The Effect of Transportation on People in History




My grandmother had been my favorite person all the years of my life.  When I was twelve, we had to move to California, and leave her behind in Delaware.  I thought I would die.  I prayed I would see her again, but it was a far fetched dream.  My mother and I cried as we boarded a train for San Francisco with Father and my older brother.

All of my brother’s friends were there in Delaware.  He choked back an angry scowl.  He was fifteen, and very angry with Father for forcing him to come to California with the family.  My brother had argued many times in a loud voice that he was old enough to stay, that he wanted to stay.

I didn’t argue.  I knew it would be useless.  My father would be getting a better job.  Mother said I would like California.

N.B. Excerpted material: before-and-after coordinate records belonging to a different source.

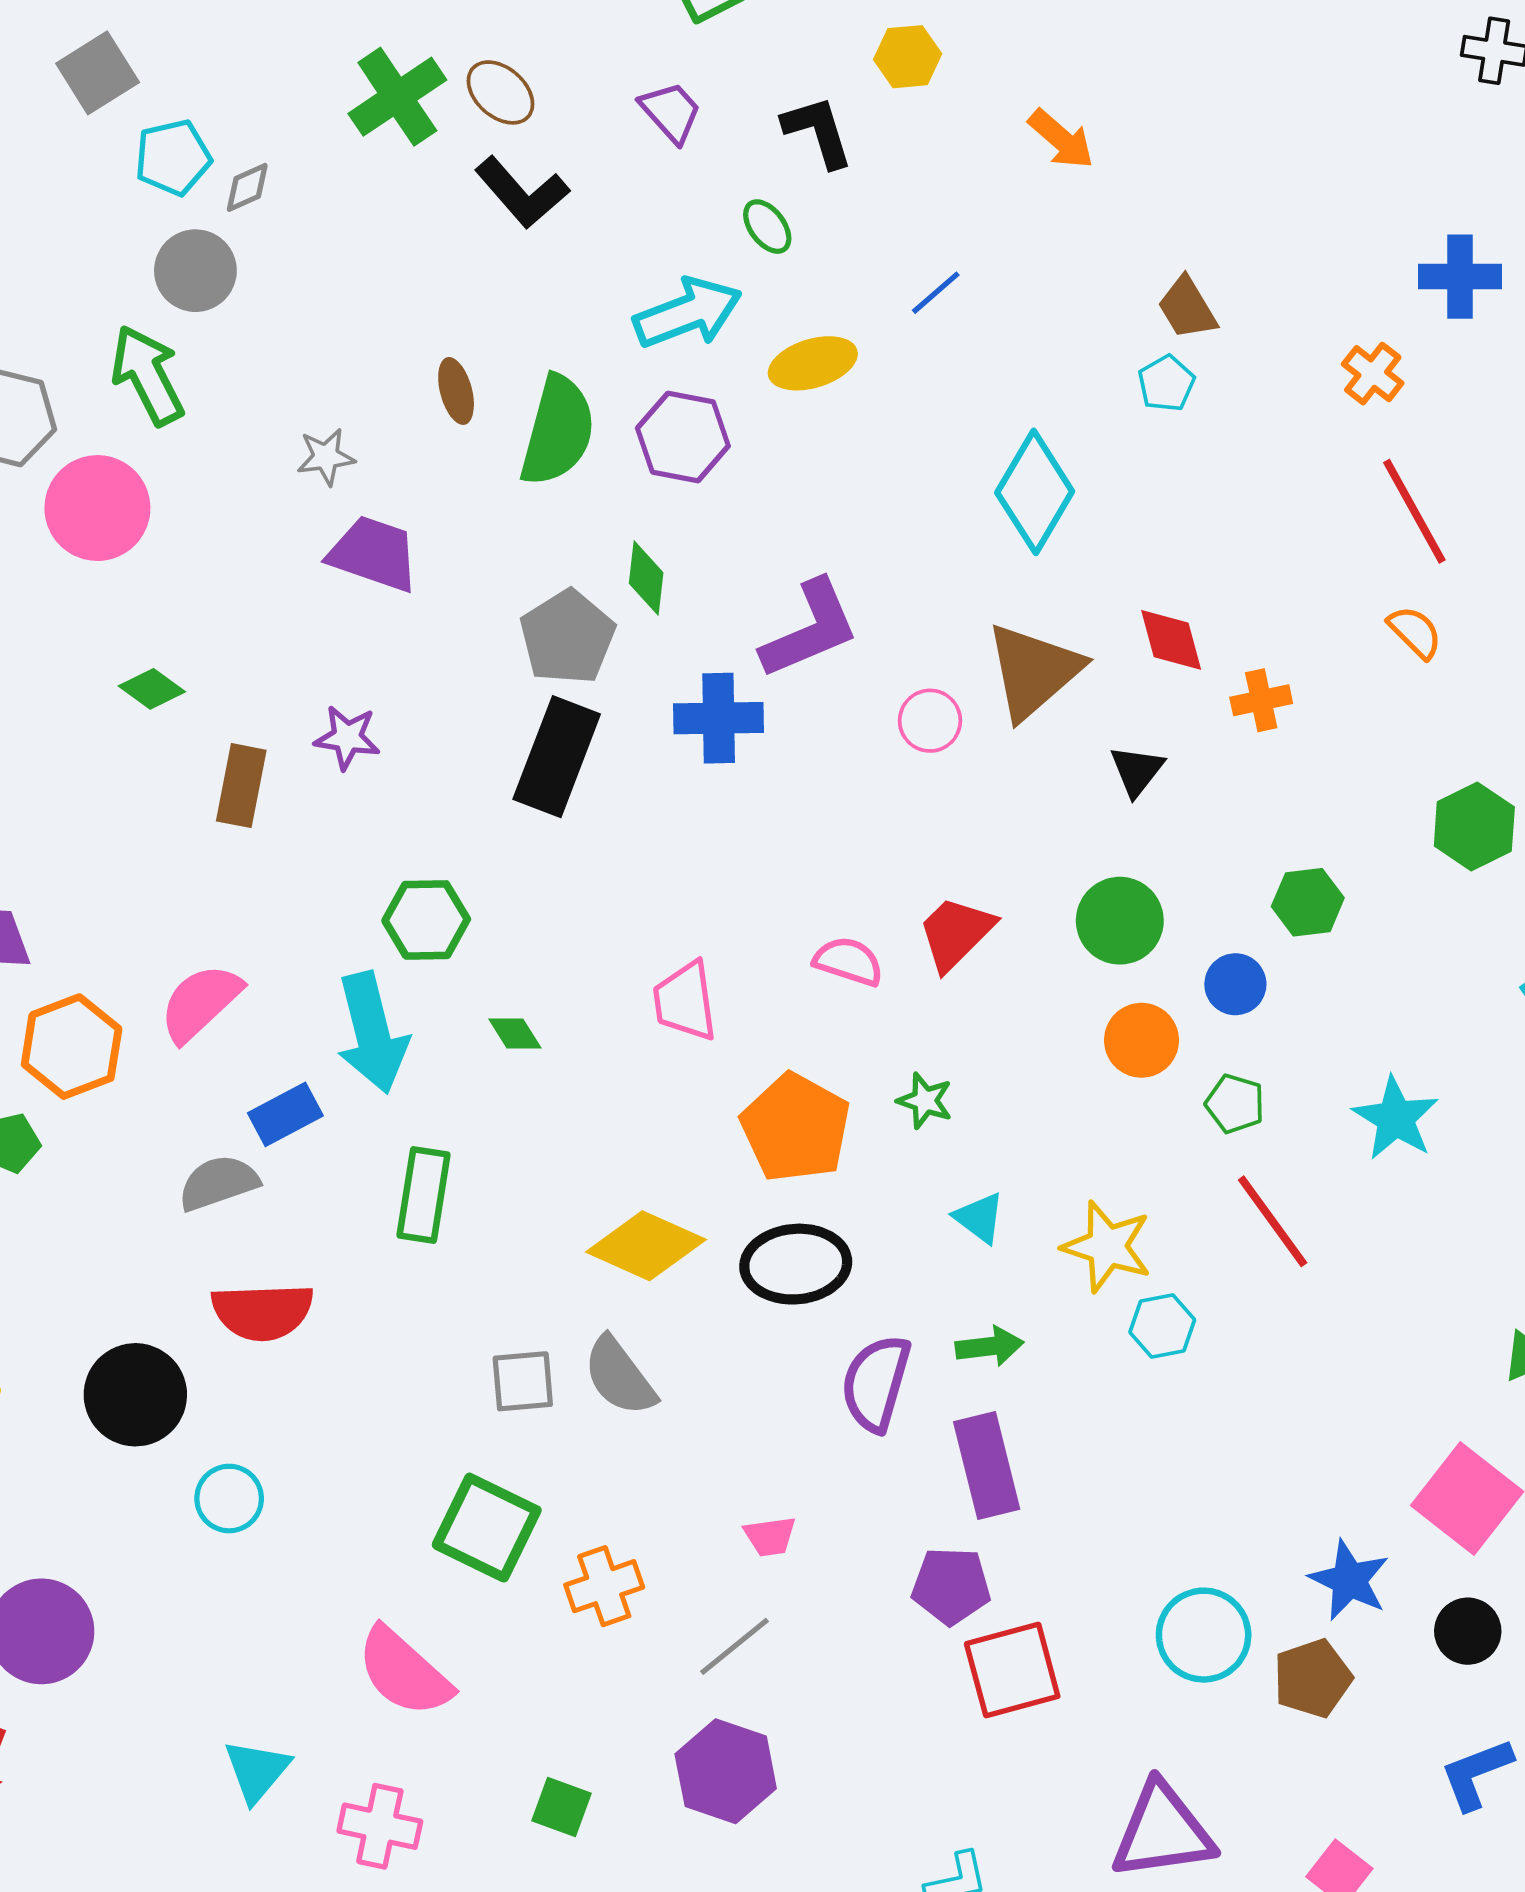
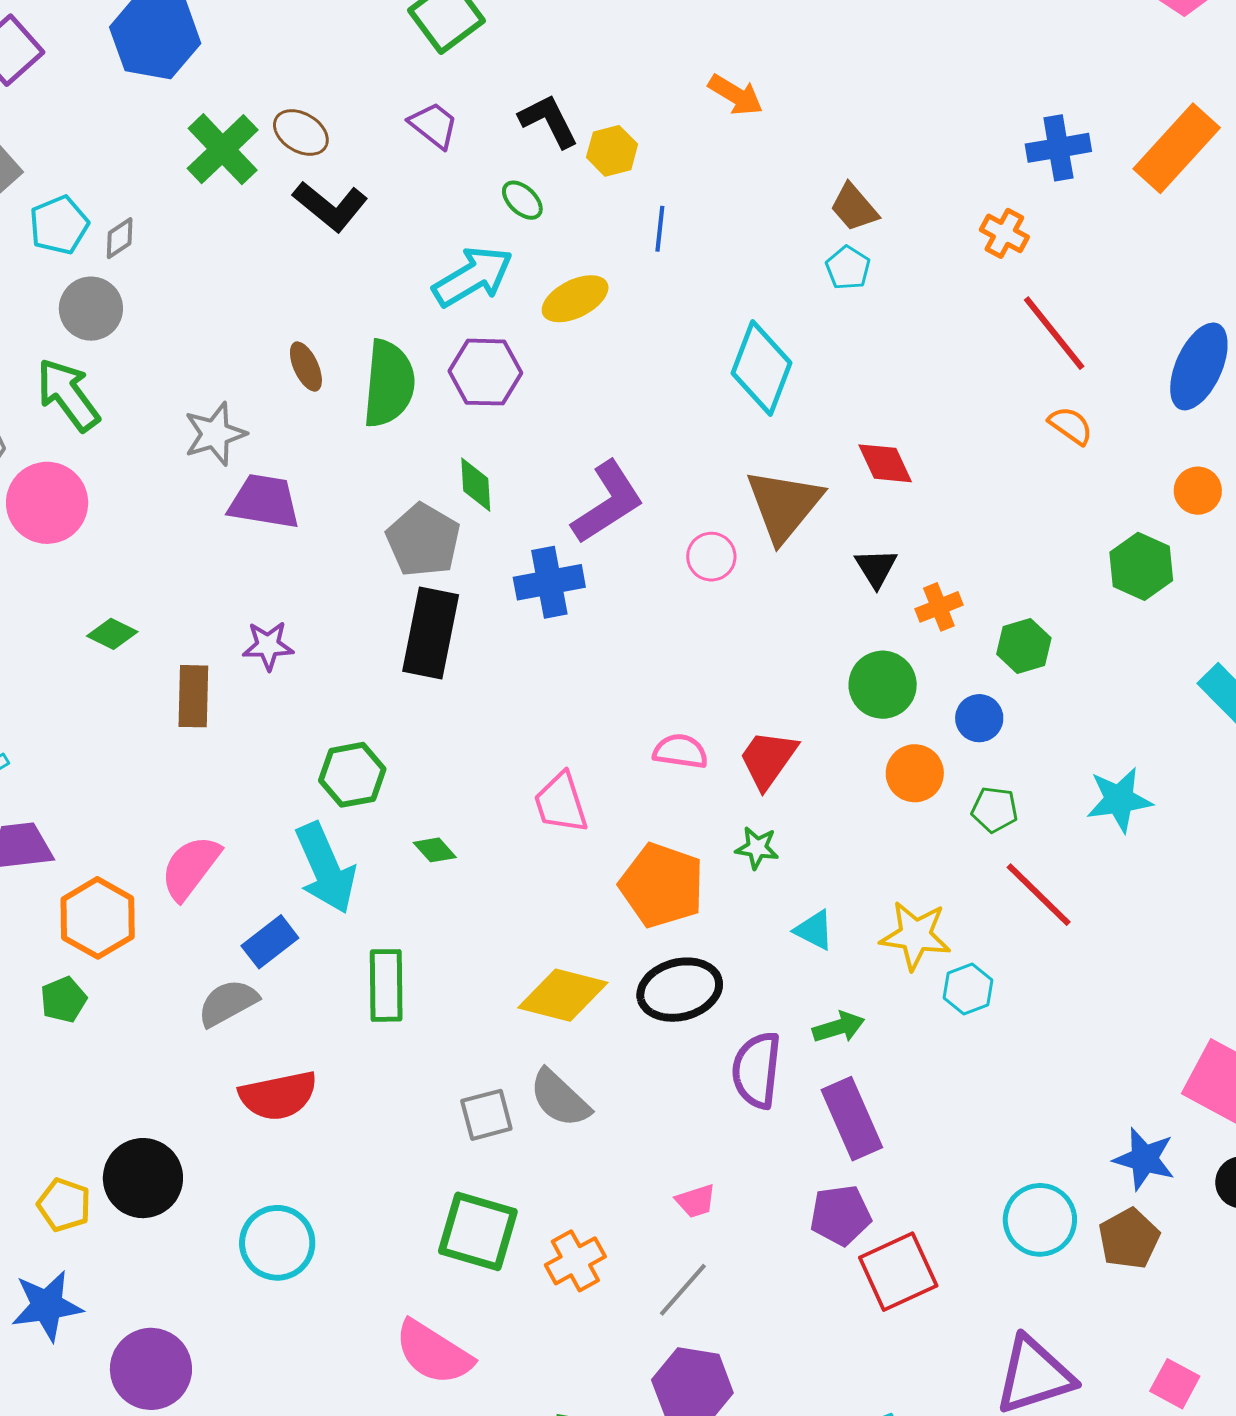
yellow hexagon: (908, 57) -> (612, 151), moved
blue line: (936, 293) -> (660, 229), turned -33
gray star: (326, 457) -> (215, 434), size x1.4
orange cross: (1261, 700) -> (939, 607), moved
red trapezoid: (956, 933) -> (768, 759), moved
cyan star: (1396, 1118) -> (1119, 800), turned -30
black circle: (135, 1395) -> (143, 1178), moved
cyan circle: (229, 1499) -> (277, 1243), size x1.4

Once in San Francisco, following a sixty hour train ride, we moved into a hotel room where we would stay until we found a home to rent or buy.  Immediately after unpacking, I sat down to write a letter to my grandmother.  I would tell her of the train ride, what California was like, and how I was doing.

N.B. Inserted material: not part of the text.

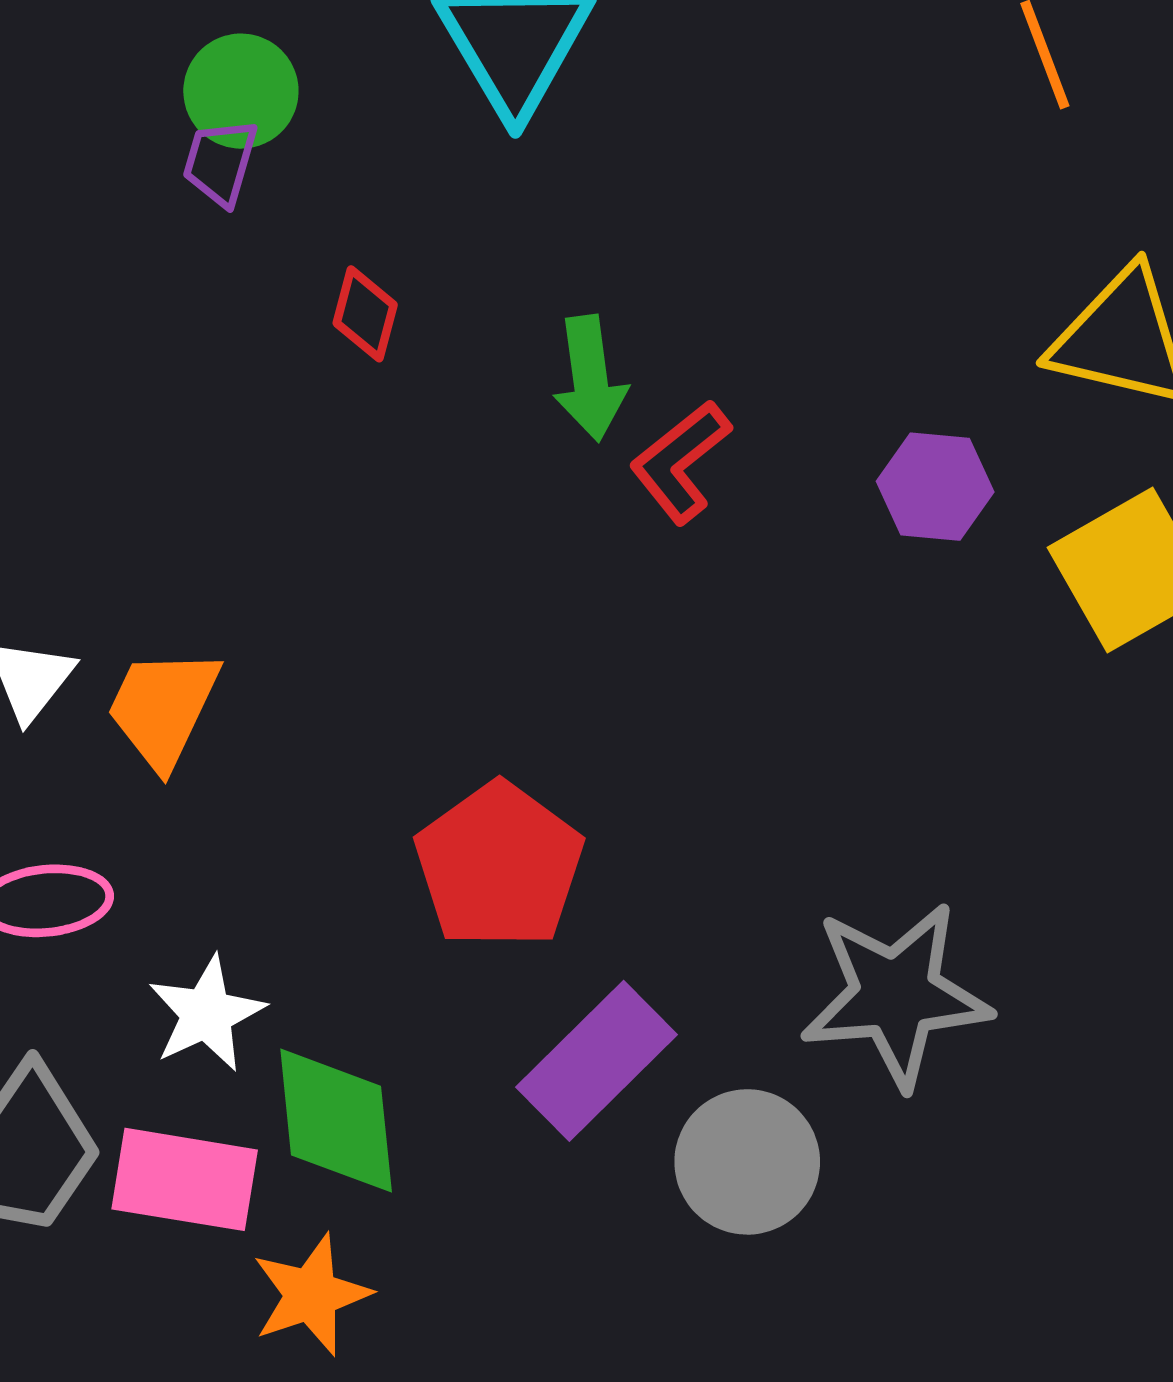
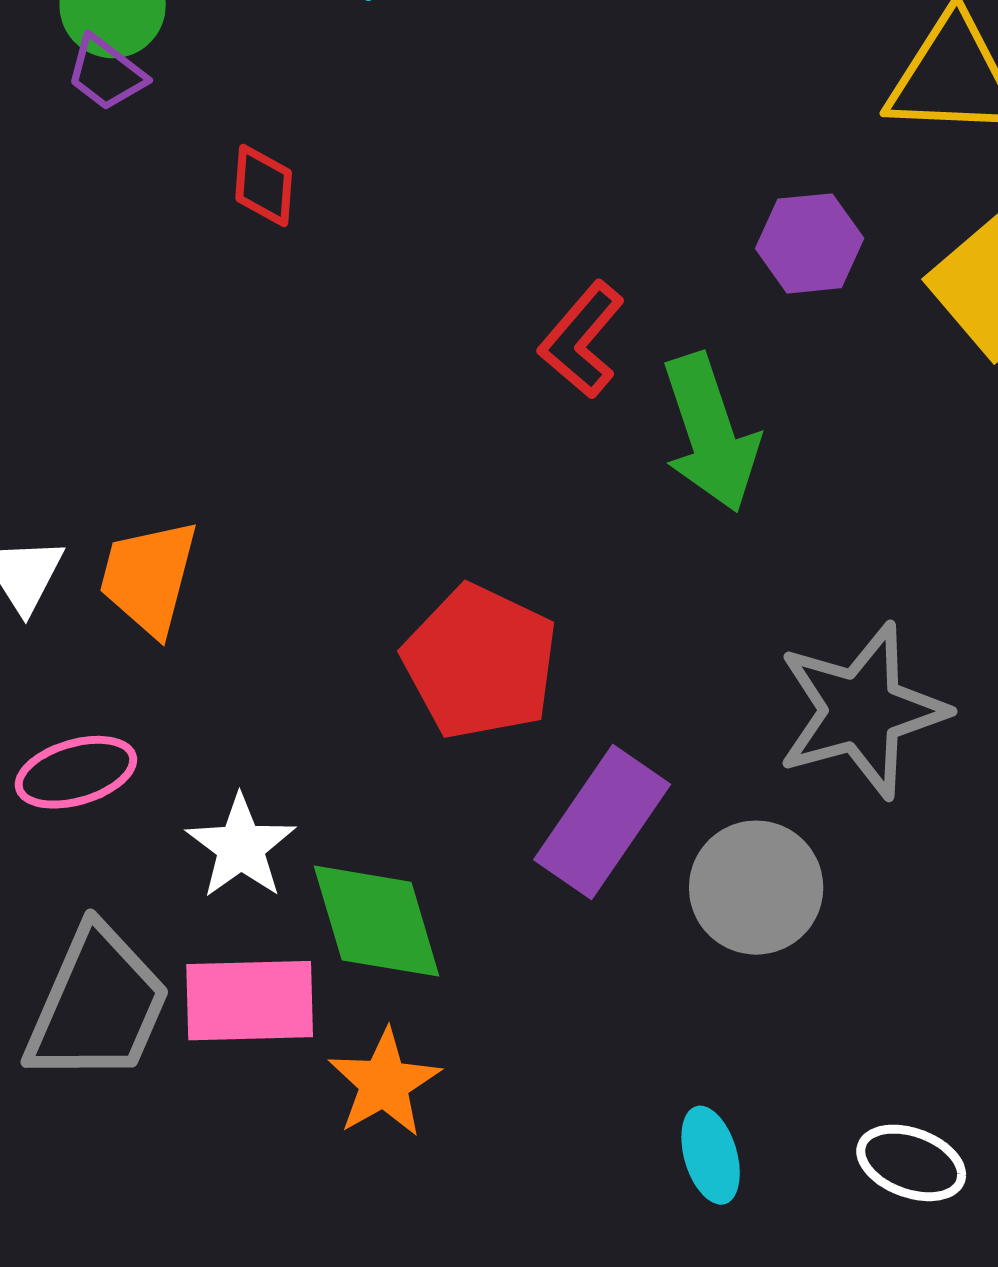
purple trapezoid: (220, 162) -> (106, 73), turned -58
green arrow: (590, 378) -> (710, 433), moved, size x1.4
red L-shape: (680, 462) -> (582, 340), moved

A year passed.  I regularly heard from Grandmother, and she always sent a letter back.  One day I realized it had been weeks since I had had a letter from my grandmother.  I returned home from school to find a tearstained telegram from Delaware in Mother’s hands.

“Mother?  What is that telegram about?”  I asked quietly, fearing I knew.

“Grandmother.  She is ill and dying.”

I was silent.

“How I wish we could see her and say goodbye!”  Mother wailed, bursting into fresh tears.

I set my jaw.  My mother and I would see Grandmother again.  We would use my allowance money I had been saving for train tickets all the way to Delaware.

“Mother.  We will.  You and me.  We’ll take a train with my allowance money to see Grandmother.”

Together we went to the train station after leaving a note for Father telling him we would be back in about a week.  The train fares were high, and mother had to use some of our food money for the trip there.  We didn’t know how we would get back.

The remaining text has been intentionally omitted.